## Directions for this task
Which lines in the records below mention the word "Ixia"? Copy each one out.

________

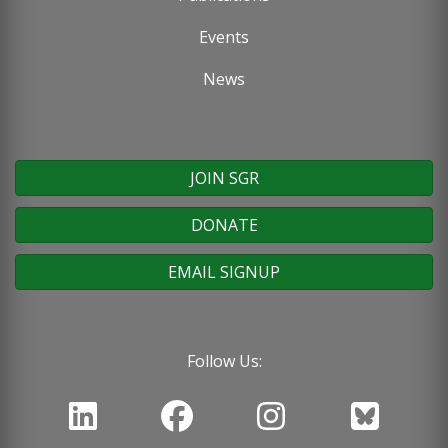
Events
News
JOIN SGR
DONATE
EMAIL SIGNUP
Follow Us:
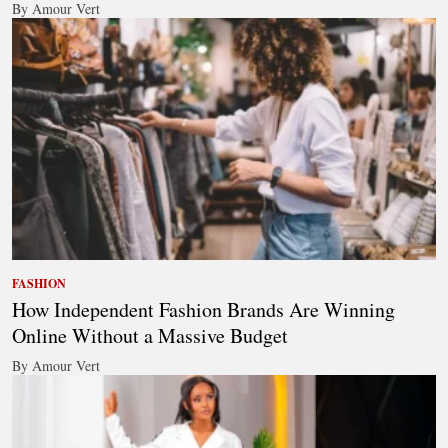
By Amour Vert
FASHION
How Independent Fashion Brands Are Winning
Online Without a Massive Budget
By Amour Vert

________

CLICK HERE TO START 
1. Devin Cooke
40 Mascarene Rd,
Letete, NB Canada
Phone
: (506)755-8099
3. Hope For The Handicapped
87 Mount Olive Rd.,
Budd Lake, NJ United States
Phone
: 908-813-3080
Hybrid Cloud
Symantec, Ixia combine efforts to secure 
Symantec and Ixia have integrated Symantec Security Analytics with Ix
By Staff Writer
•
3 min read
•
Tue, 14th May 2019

________

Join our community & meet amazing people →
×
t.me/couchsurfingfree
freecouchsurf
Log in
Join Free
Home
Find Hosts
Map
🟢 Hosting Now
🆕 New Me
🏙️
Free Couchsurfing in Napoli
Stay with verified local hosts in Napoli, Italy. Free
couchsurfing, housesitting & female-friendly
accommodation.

________

## Answer space
Symantec, Ixia combine efforts to secure 
Symantec and Ixia have integrated Symantec Security Analytics with Ix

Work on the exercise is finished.